How to Make R&D Objectives More Effective

We knew it was the right thing to do. We were not sure how to make objectives more effective for the business and easier for us.

We wanted to make this work for us as managers, so the objectives have to reside more with the employee than with the manager. Then, we wanted to know how far to put them into the future. We want the objectives to be accomplished without our constant attention. This is how we figured out the way to make objectives work in real life. To do that, we created two tools, an early objectives test and an importance test.

What Makes the Objective More Effective

To make all of this possible, we decided that we wanted a standard structure for our objectives. This caused us to define three primary requirements for a good objective:

- Requirement One, you want the employee to be able to feel ownership. That means all objectives should match a model that's easy to remember and easy to keep in your head.

- Requirement Two, you want the employee to be able to improve it without you. The objective should pass simple tests, tests that any employee can reuse without relying on you at every step.

- Requirement Three, you want the employee to take it over. The objective should be something an employee can participate in and take ownership of.

To make all of this work, we built a tool to allow easy memorization and unassisted testing. The tool in Box 2 is self testing.

The form of the tool is not important, but the tests are. A sure way to waste time is to not use them in the beginning of an assignment or when new objectives are set. If you don't have time to waste, use the tests.

The tests for a good objective are simple. To be successful any objective must have all the following characteristics:

    •  If you line up the first letters the way we have, you'll see the memory tool. Objectives must be SMART and IMPORTANT to create results.


    • We built four examples to explain how the test works.


    • One. "Quality is job one." It feels good, but it is not a very good objective. It's not very specific. It's surely not measurable, and it is not clear whether it's attainable. Resources are totally undefined, and it is not timed. In other words, since there is no time limit on the objective, it will never be done.


    • Two. Occasionally, I find a manager who gives out objectives along the lines of: "Do whatever it takes to make this happen." That's a problem for the employee. He or she can't know whether the manager really means it. Since there are going to be boundaries, (can the employee murder to achieve targets?) this statement is not specific enough. It defies measurement. It is certainly hard to attain if you haven't got a definition of the problem. How will you know when you have achieved "this?" It is not timed at all. We can't tell if it is important.
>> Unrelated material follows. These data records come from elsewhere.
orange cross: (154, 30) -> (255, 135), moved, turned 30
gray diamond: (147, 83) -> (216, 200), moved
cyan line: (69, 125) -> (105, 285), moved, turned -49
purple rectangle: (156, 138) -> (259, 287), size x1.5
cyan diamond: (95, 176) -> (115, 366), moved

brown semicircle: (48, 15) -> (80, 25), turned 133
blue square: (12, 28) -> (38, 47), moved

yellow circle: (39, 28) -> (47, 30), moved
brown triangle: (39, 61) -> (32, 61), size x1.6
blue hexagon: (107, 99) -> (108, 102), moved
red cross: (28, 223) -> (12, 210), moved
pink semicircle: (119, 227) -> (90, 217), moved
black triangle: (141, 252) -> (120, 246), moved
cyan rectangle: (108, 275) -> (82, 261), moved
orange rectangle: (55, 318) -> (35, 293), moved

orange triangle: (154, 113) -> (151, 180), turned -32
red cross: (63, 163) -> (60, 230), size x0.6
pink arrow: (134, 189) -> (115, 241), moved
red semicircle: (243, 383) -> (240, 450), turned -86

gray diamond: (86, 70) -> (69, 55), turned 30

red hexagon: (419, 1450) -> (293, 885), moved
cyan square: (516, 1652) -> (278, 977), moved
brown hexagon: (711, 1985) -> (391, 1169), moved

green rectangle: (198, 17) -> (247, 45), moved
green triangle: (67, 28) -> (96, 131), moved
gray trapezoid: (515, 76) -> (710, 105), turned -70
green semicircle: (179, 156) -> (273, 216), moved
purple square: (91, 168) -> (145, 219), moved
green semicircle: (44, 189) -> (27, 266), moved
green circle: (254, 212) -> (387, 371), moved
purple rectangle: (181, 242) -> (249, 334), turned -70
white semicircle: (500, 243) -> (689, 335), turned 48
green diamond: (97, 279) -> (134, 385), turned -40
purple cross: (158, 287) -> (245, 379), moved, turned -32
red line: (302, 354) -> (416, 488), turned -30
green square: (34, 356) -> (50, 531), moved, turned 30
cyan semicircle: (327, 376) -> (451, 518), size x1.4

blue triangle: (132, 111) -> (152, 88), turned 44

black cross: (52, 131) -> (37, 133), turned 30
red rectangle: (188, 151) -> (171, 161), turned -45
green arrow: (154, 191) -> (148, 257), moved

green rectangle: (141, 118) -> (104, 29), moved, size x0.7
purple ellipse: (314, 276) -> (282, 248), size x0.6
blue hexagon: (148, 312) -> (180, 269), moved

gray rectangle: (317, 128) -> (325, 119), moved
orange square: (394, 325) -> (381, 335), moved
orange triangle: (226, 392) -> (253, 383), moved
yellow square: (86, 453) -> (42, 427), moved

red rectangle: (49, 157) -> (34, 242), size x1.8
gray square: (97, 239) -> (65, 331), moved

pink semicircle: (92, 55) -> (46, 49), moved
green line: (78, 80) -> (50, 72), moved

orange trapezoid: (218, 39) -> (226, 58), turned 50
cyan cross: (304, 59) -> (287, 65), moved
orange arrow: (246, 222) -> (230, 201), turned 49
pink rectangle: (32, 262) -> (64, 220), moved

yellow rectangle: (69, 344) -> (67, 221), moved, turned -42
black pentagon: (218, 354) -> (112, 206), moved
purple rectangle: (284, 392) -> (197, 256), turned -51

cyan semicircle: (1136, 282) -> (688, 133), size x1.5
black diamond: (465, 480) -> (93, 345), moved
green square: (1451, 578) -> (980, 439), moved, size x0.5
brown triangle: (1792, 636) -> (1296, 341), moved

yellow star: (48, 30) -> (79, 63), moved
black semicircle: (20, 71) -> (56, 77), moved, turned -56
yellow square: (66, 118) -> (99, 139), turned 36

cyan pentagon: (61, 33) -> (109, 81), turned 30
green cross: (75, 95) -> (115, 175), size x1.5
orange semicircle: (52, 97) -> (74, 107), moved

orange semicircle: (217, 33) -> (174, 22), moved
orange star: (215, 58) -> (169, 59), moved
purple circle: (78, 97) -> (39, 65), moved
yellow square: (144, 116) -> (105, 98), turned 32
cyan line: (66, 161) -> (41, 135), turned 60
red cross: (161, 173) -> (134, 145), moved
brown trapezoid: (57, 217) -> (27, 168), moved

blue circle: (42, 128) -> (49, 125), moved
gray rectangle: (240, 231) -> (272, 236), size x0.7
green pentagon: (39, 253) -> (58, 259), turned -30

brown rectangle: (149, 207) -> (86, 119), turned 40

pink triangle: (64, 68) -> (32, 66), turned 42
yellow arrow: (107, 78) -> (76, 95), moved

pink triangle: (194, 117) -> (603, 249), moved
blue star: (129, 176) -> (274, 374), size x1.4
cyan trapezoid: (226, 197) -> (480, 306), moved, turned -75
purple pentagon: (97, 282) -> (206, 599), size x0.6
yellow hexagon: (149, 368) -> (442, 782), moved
    • Three. We might ask an employee to: "Increase thermal output by 62 percent without increasing costs." It is certainly possible to say that is specific and measurable. The questions about attainable and resources are dependent on time. If increasing output by 62 percent is a one-week objective, you will need a different list of resources, and even then it may not be attainable. If it's a five-year objective, you may need fewer resources to make it attainable. The objective would pass the tests and be improved with a time boundary.


    • Four. "Bring the new system up to specs by the end of the month." That is specific, measurable, certainly attainable. The resources can be defined and quickly determined to be available or not. There is a time boundary, and it seems important.

Of these examples the last passes all tests, except possibly the last one. We started to use the model and then ran into a new problem. That was knowing what was important.

How Do You Know What Is "Important?"

Important is defined by a specific tool: success criteria. In other words, you can't really know whether something's important unless you know that it meets specific success criteria. We came up with two questions that help us explain the criteria. We asked ourselves:

  • How will whatever it is lookwhen we're done?
  • When we are done, what will we have that we didn't have before?

The answer to the second question is really what we want. If you do not know, then you have no way of telling yourself, your employees, or your colleagues what is important. If success does not make more things possible than before, or tasks easier than they were before, then why are you spending precious resources on it? Waste hurts more than budgets.

For example at IBM I worked under Jim for two years. Widely recognized to be a brilliant man, when he came in and took over the division he decided that he needed to move very aggressively in little time.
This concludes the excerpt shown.